Nineteenth Regiment Massachusetts Volunteer Infantry
Three Years (Re-enlisted)

 

Acton men who served in the 19th Regiment Massachusetts Volunteer Infantry:

James P. Clare, Co. E

Elijah H. Mansur, Co. G (P.O.W.)

Joseph H. Newcomb, Co. B

Regimental history from Massachusetts Soldiers, Sailors, and Marines in the Civil War, compiled and published by the Adjutant General:

    The 19th Regt. Mass. Vol. Inf. was organized at Camp Schouler, Lynnfield, having for its nucleus the 1st Battalion Rifles. The rest of the regiment came from Boston and vicinity. By Aug. 28, 1861, the entire regiment had been mustered into the service with Col. Edward W. Hinks as its commander, and on that day it was forwarded to Washington, arriving Aug. 30. Assigned to Gen. Lander's Brigade, Gen. Stone's Corps of Observation, it picketed the Potomac during the fall of 1861, advancing to Harrison's Island October 21 and covering the retreat of the troops from Ball's Bluff. The winter of 1861-62 was spent at Muddy Branch guarding the Potomac in front of Darnestowin and Rockville.
     In March, 1862, the regiment, now in Dana's Brigade, Sedgwick's Division, was sent to the Shenandoah, but shortly afterward the entire division was ordered to the Peninsula where it arrived Mar. 30, and was attached to Sumner's (2d) Corps. It took part in the siege of Yorktown in April and was engaged at Fair Oaks, June 25. At Glendale or Nelson's Farm, June 30, it lost 145 officers and men of whom 33, including Major Howe, were killed or mortally wounded.
     Returning from Harrison's Landing to Alexandria the last of August, early in September joined in the advance toward Frederick, Md. It arrived at South Mountain on the 14th just after the battle was done. At Antietam, Sept. 17, it was heavily engaged in the West Wood, suffering severe loss including Col. Hinks who was badly wounded. At Fredericksburg, Dec. 11, the 19th was one of the regiments of Hall's Brigade, Howard's Division, Couch's (2d) Corps that crossed the river in boats under fire and fought their way through the streets of the city. Two days later it was in the assault on Marye's Heights, losing 104 officers and men including 8 color bearers, 23 being killed or mortally wounded. The winter of 1862--63 was spent near Falmouth.
     During the Chancellorsville campaign in May, 1863, with Gibbon's Division the 19th was left in Fredericksburg in support of Sedgwick's (6th) Corps and suffered small loss. At Gettysburg, July 2 and 3, it was heavily engaged near the Clump of Trees capturing four Confederate flags and losing nearly 50 per cent of its numbers. On October 14 it was engaged at Bristoe Station, and again at Robertson's Tavern, November 27, during the Mine Run expedition.
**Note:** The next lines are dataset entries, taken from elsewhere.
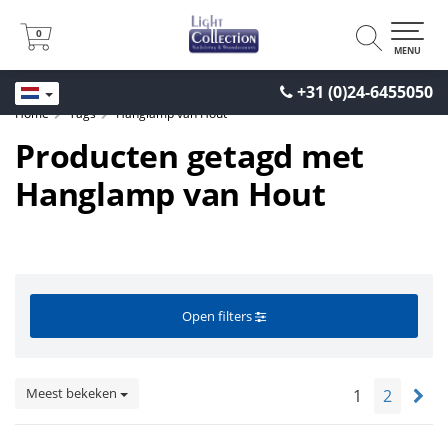
0
0
MENU
+31 (0)24-6455050
Home
Tags
Hanglamp van Hout
Producten getagd met
Hanglamp van Hout
Open filters
Meest bekeken
1
2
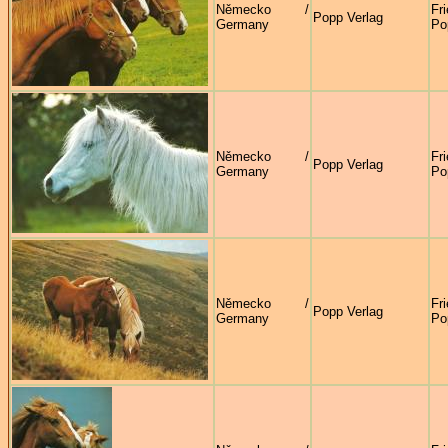
Německo /
Fr
Popp Verlag
Germany
Po
Německo /
Fr
Popp Verlag
Germany
Po
Německo /
Fr
Popp Verlag
Germany
Po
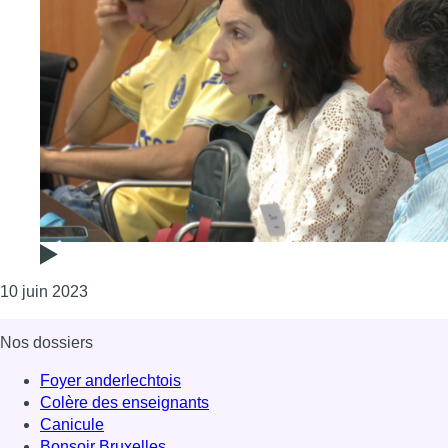
Consulter l'article "Bruit en ville : citoyens et d
10 juin 2023
Nos dossiers
Foyer anderlechtois
Colère des enseignants
Canicule
Bonsoir Bruxelles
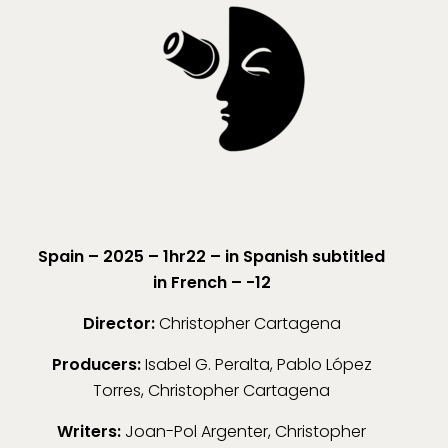
Spain – 2025 – 1hr22 – in Spanish subtitled
in French – -12
Director:
Christopher Cartagena
Producers:
Isabel G. Peralta, Pablo López
Torres, Christopher Cartagena
Writers:
Joan-Pol Argenter, Christopher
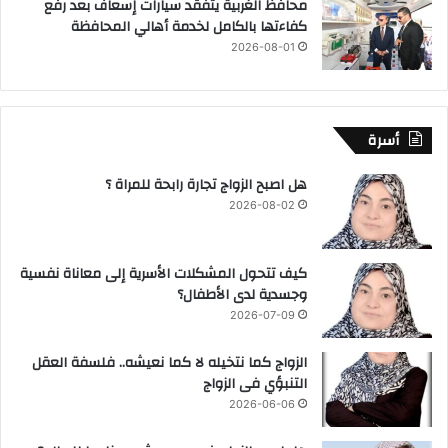
محافظ الغربية يتفقد سيارات إسعاف بعد رفع
كفاءتها بالكامل لخدمة أهالي المحافظة
2026-08-01
أسرة
هل اصبح الزواج تجارة رابحة للمراة ؟
2026-08-02
كيف تتحول المشكلات الأسرية إلى معاناة نفسية
وجسدية لدى الأطفال؟
2026-07-09
الزواج كما نتخيله لا كما نعيشه.. فلسفة العقل
التنبؤي فى الزواج
2026-06-06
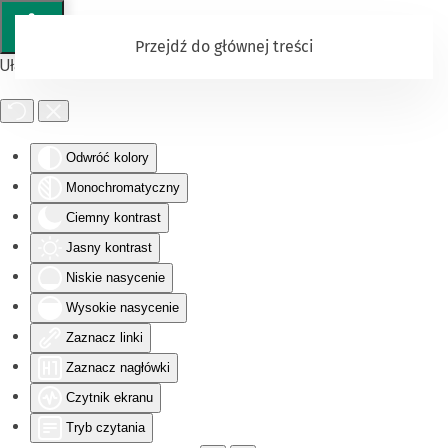
Przejdź do głównej treści
Ułatwienia dostępu
Odwróć kolory
Monochromatyczny
Ciemny kontrast
Jasny kontrast
Niskie nasycenie
Wysokie nasycenie
Zaznacz linki
Zaznacz nagłówki
Czytnik ekranu
Tryb czytania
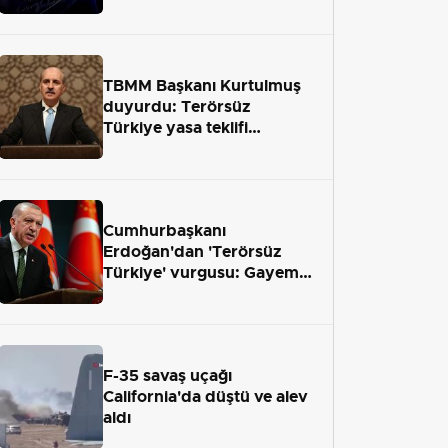
TBMM Başkanı Kurtulmuş
duyurdu: Terörsüz
Türkiye yasa teklifi
önümüzdeki hafta Meclis'e
geliyor
Cumhurbaşkanı
Erdoğan'dan 'Terörsüz
Türkiye' vurgusu: Gayemiz
terör engelini aradan çekip
almaktır
F-35 savaş uçağı
California'da düştü ve alev
aldı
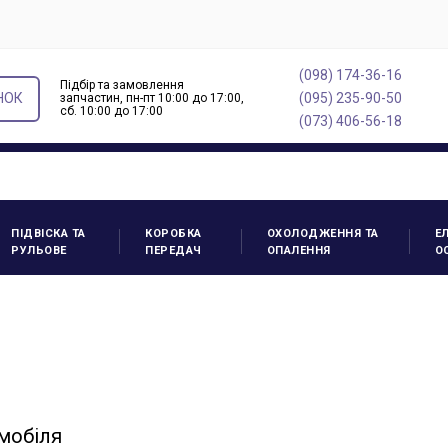
(098) 174-36-16
Підбір та замовлення
НОК
(095) 235-90-50
запчастин, пн-пт 10:00 до 17:00,
cб. 10:00 до 17:00
(073) 406-56-18
ПІДВІСКА ТА
КОРОБКА
ОХОЛОДЖЕННЯ ТА
Е
РУЛЬОВЕ
ПЕРЕДАЧ
ОПАЛЕННЯ
О
омобіля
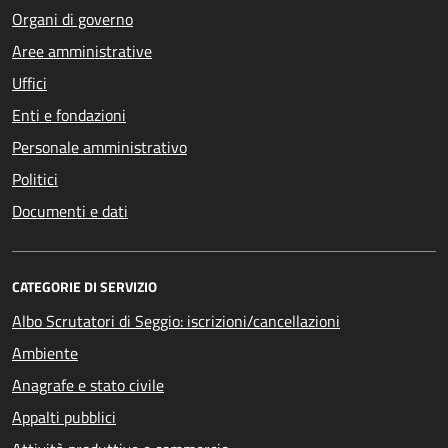
Organi di governo
Aree amministrative
Uffici
Enti e fondazioni
Personale amministrativo
Politici
Documenti e dati
CATEGORIE DI SERVIZIO
Albo Scrutatori di Seggio: iscrizioni/cancellazioni
Ambiente
Anagrafe e stato civile
Appalti pubblici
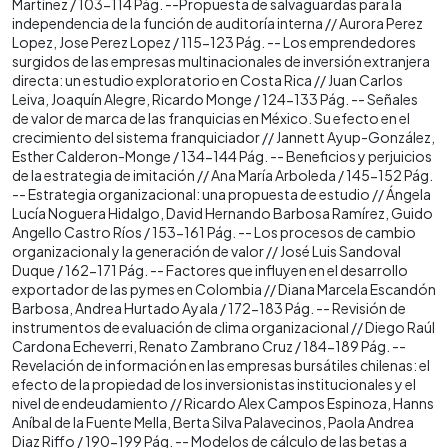
Martínez / 103-114 Pág. --Propuesta de salvaguardas para la
independencia de la función de auditoría interna // Aurora Perez
Lopez, Jose Perez Lopez / 115-123 Pág. -- Los emprendedores
surgidos de las empresas multinacionales de inversión extranjera
directa: un estudio exploratorio en Costa Rica // Juan Carlos
Leiva, Joaquín Alegre, Ricardo Monge / 124-133 Pág. -- Señales
de valor de marca de las franquicias en México. Su efecto en el
crecimiento del sistema franquiciador // Jannett Ayup-González,
Esther Calderon-Monge / 134-144 Pág. -- Beneficios y perjuicios
de la estrategia de imitación // Ana María Arboleda / 145-152 Pág.
-- Estrategia organizacional: una propuesta de estudio // Ángela
Lucía Noguera Hidalgo, David Hernando Barbosa Ramírez, Guido
Angello Castro Ríos / 153-161 Pág. -- Los procesos de cambio
organizacional y la generación de valor // José Luis Sandoval
Duque / 162-171 Pág. -- Factores que influyen en el desarrollo
exportador de las pymes en Colombia // Diana Marcela Escandón
Barbosa, Andrea Hurtado Ayala / 172-183 Pág. -- Revisión de
instrumentos de evaluación de clima organizacional // Diego Raúl
Cardona Echeverri, Renato Zambrano Cruz / 184-189 Pág. --
Revelación de información en las empresas bursátiles chilenas: el
efecto de la propiedad de los inversionistas institucionales y el
nivel de endeudamiento // Ricardo Alex Campos Espinoza, Hanns
Aníbal de la Fuente Mella, Berta Silva Palavecinos, Paola Andrea
Diaz Riffo / 190-199 Pág. -- Modelos de cálculo de las betas a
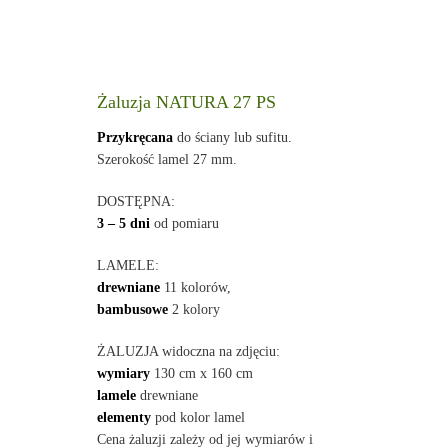
Żaluzja NATURA 27 PS
Przykręcana
do ściany lub sufitu.
Szerokość lamel 27 mm.
DOSTĘPNA:
3 – 5 dni
od pomiaru
LAMELE:
drewniane
11 kolorów,
bambusowe
2 kolory
ŻALUZJA widoczna na zdjęciu:
wymiary
130 cm x 160 cm
lamele
drewniane
elementy
pod kolor lamel
Cena żaluzji zależy od jej wymiarów i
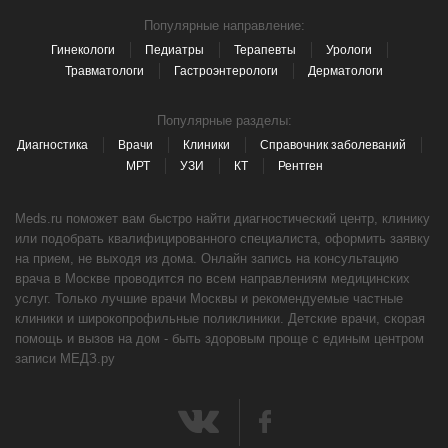
Популярные направление:
Гинекологи
Педиатры
Терапевты
Урологи
Травматологи
Гастроэнтерологи
Дерматологи
Популярные разделы:
Диагностика
Врачи
Клиники
Справочник заболеваний
МРТ
УЗИ
КТ
Рентген
Meds.ru поможет вам быстро найти диагностический центр, клинику
или подобрать квалифицированного специалиста, оформить заявку
на прием, не выходя из дома. Онлайн запись на консультацию
врача в Москве проводится по всем направлениям медицинских
услуг. Только лучшие врачи Москвы и рекомендуемые частные
клиники и широкопрофильные поликлиники. Детские врачи, скорая
помощь и вызов на дом - быть здоровым проще с единым центром
записи МЕДЗ.ру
It spent the winter at Cole's Hill near Stevensburg. Here Dec. 20, 160 officers and men re-enlisted for three years.
     As a part of Webb's Brigade, Gibbon's Division, Hancock's (2d) Corps the 19th was in action at the Wilderness, May 6, and was heavily engaged at Spottsylvania, both in the assault on the Bloody Angle, May 12, and in the general assault, May 18.
     At North Anna, Totopotomoy, Cold Harbor, and in front of Petersburg the regiment was engaged almost continuously until June 22, when the 2d Corps was outflanked near the Jerusalem Plank road, where the 19th lost all but 40 of its officers and men. These, with a remnant received from the 15th Regt. and many returned convalescents and recruits preserved the regimental unit. In July and August it was present in both actions near Deep Bottom and at Reams' Station. On August 30, 98 men whose terms of service had expired were discharged to date from August 28, 1864.
     The regiment was on duty in the forts and batteries around Petersburg until October when it was engaged with loss at Boydton Road. About Dec. 12, it was ordered to Fort Emory where it remained until the spring campaign of 1865 opened. On February 5 it was engaged at Hatcher's Run, and in April participated in the final assault on Petersburg and the pursuit of Lee's army toward Appomattox. After the surrender of the Army of Northern Virginia the regiment, increased by recruits to 20 officers and 645 enlisted men, marched back to Washington city, and on June 30 was mustered out at Munson's Hill. Returning to Massachusetts, on July 20 it was mustered for the last time at Readville, and there paid off and discharged.

 

 


Regimental history from A Compendium of the War of the Rebellion, by Frederick Dyer:

   Organized at Lynnfield August 28, 1861. Left State for Washington, D.C., August 30. Attached to Lander's Brigade, Division of the Potomac, to October, 1861. Lander's Brigade, Stone's (Sedgwick's) Division, Army of the Potomac, to March, 1862. 3rd Brigade, 2nd Division, 2nd Army Corps, Army of the Potomac, to March, 1864. 1st Brigade, 2nd Division, 2nd Army Corps, to June, 1865.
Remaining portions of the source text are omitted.